Science, Technology and Fiction(al) Studies is an empirico-speculative discipline that aims to create models to: 

(1) identify and understand the behaviour of operative fictions within sociotechnical emergence, stabilisation and disruption, and (2) mobilise fiction to explore technoscientific possibilities not only to open new arrangements but also to analyse and challenge current ones.

This emerging research discipline explores and engages with the ways in which technoscientific promises fictions imaginaries speculations are weaponised functionalised in the reproduction, resistance and interruption of certain orderings of our world.

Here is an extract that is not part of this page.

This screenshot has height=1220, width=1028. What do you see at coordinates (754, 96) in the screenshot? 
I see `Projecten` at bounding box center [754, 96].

It does so by observing and exciting these domains in (a) chronopolitical production (of the past, the present and the future) and (b) the overlaps between knowledge, meaning, money and matter. 

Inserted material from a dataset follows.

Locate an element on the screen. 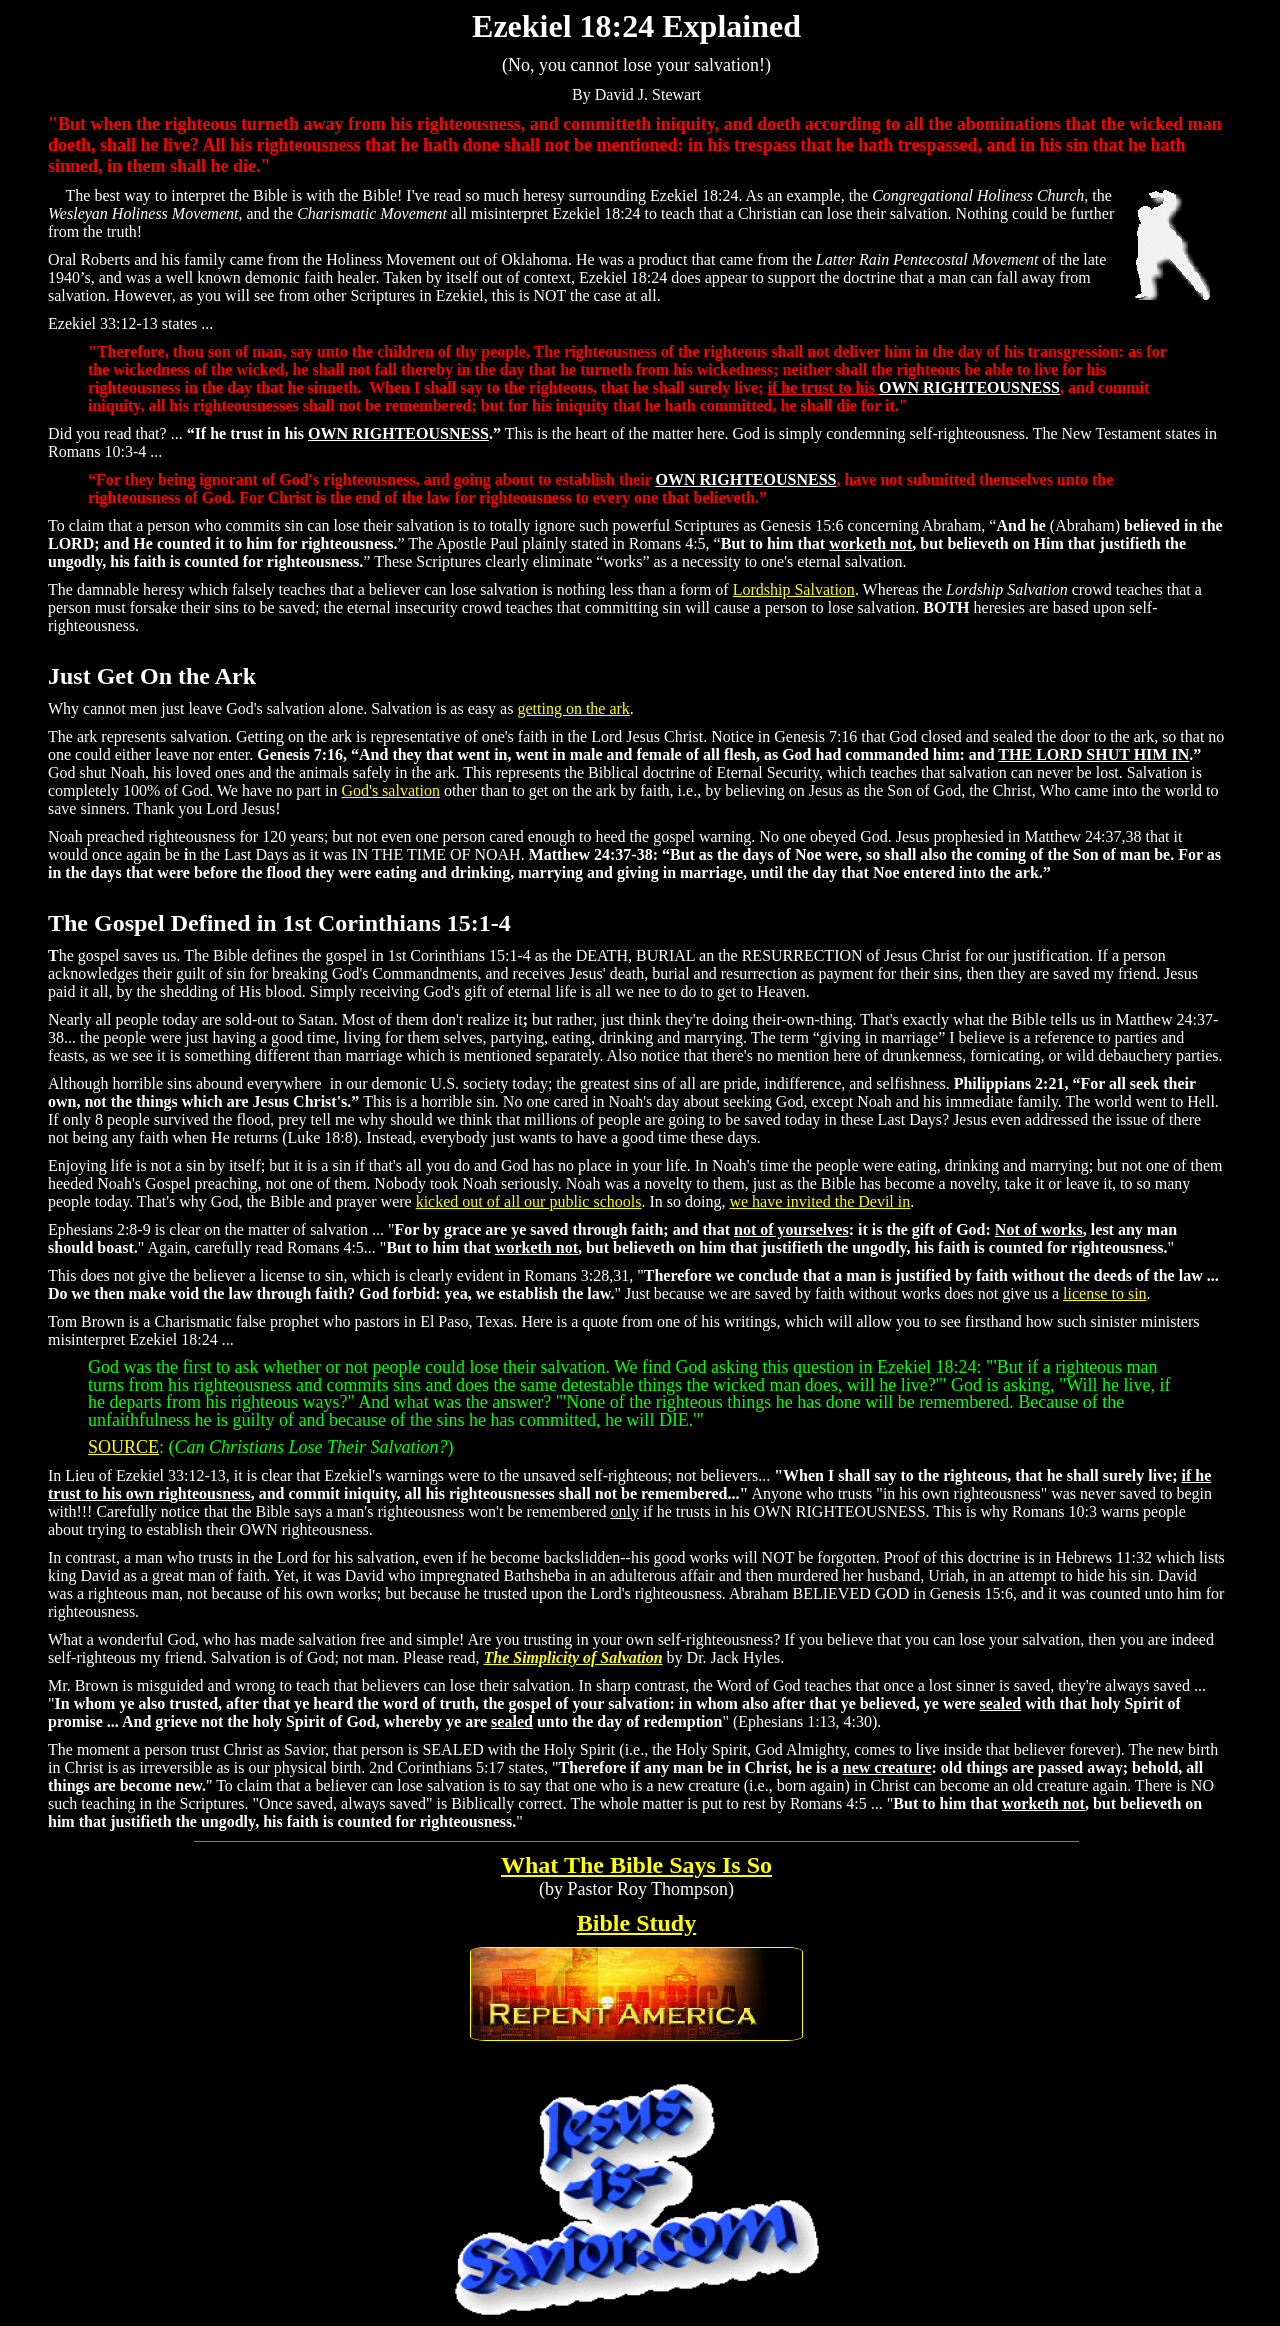  The Simplicity of Salvation is located at coordinates (572, 1657).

STFS is useful to enquire into phenomena with a large degree of futurity such as:

— The space industry, understood as a conglomerate of public funding, scientific institutions, private interest, military targets and geopolitical agendas.
— The aesthetic, epistemic and institutional mutations undertaken by post-anthropocentric practices coping with the climate emergency.
— Non-Western and non-capitalist formulations of automated technologies.   
— Western anxieties related to the disruption of labour markets and the obsolescence of human skills.
— Corporate and DIY upgrades of the human body and cognition.